Compact but fairly roomy
With its 4,76 m length, the EQC is undoubtedly no small car, but with this format, it stays very close to the Jaguar I-Pace and further away from the huge Audi e-Tron. Both SUVs (or crossovers, as the Jaguar people like to call their I-Pace) are the most significant competitors of the EQC until now.
For manufacturers that had to change course reasonably quickly to get competing in the new market of the electric car, a SUV-based model is a gift of God. The higher seating position allows the technicians to stow the big battery pack more easily under the floor. For five passengers and load space, there is enough room left.
A real Mercedes
In most circumstances, the car drives like a real Mercedes. It’s extraordinarily quiet, nicely furbished inside, well finished and entirely ‘connected’ with its sophisticated MBUX connectivity and communication system.
There is no pneumatic, adaptable suspension, but the compromise between road holding and comfort favors the latter. Unfortunately, the unique, very big wheels (and tires) on our test car influence this compromise negatively. Of course, they’re great to look at.
With its twin electric engines of the asynchronous type, the EQC is quick of the mark but not as fast as the Jaguar or a Tesla. Of course, this is not meant to be a sports car, rather a comfortable and spacious people carrier that can be fully equipped when its owner has the necessary money for it.
Heavy weight, consequent price
With a curb weight of over 2,4 tons, the EQC is a heavy car and feels like it. It cruises overwhelmingly well on highways or bigger roads, but it loses its poise a bit on so-called B-roads that get twisty and bumpier.
Wit a base price of just under 80.000 euros, the EQC is not a cheap car and in league with its direct competitors. Future, smaller electric Mercedes cars will have more appeal for the ordinary consumer. EQA and EQB are in the pipeline.
Driver-assist Systems aplenty but not flawless
EQC is a new car and a Mercedes, so it’s loaded with driver-assist systems. Interesting is the adjustable recuperation braking: you can practically drive the EQC with one pedal, but unfortunately not until standstill.
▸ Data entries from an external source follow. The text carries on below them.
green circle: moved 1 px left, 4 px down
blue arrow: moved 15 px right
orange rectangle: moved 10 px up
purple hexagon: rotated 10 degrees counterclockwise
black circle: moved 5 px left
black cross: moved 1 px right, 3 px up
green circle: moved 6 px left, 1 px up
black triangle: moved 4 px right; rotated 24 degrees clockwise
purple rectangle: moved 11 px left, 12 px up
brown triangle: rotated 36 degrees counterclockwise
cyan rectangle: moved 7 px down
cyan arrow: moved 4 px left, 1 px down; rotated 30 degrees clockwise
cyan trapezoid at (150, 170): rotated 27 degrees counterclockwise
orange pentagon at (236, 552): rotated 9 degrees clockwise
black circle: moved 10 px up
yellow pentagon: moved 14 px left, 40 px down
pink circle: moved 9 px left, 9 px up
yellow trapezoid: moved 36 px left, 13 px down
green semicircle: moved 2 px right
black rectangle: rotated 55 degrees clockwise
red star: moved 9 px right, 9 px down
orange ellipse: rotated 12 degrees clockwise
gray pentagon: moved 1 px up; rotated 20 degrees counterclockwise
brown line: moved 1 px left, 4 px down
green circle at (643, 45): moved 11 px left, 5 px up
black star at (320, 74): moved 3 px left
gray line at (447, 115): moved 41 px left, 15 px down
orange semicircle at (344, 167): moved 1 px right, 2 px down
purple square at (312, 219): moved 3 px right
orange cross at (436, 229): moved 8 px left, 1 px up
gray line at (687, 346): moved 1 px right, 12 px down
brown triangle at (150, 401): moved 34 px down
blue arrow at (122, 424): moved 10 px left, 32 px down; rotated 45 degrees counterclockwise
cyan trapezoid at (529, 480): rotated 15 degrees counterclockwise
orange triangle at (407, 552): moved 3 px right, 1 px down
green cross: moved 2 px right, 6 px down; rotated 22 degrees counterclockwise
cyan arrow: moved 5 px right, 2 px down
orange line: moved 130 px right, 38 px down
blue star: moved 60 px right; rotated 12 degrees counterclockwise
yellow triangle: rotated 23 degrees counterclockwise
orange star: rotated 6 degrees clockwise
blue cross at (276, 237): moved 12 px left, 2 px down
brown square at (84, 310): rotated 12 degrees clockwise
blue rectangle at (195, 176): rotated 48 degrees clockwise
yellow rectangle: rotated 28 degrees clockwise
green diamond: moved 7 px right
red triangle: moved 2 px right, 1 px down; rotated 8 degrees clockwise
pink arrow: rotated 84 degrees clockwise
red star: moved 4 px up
Other driving aids can be fairly intruding or even frightening. EQC has some systems of Level 3 autonomous driving, but sometimes they lose oversight and do funny things that can surprise the driver.
The Lithium-ion battery pack has a capacity of 80 kWh. With our average testing consumption of 25 kWh per 100 km, the real range is some 320 km, whereas Mercedes is talking of 100 km more, according to the WLTP cycle. Peaceful and careful driving can lower consumption to just under 20 kWh and help reach the promised target.
The internal charger can load at a 7,4 kW pace, which means you have to wait 45 hours at home with an ordinary socket. Fast charging is possible, even up to 110 kW, but the network is still practically non-existent in Belgium. An exclusive contract with energy provider Engie makes it relatively easy to load at standard chargers.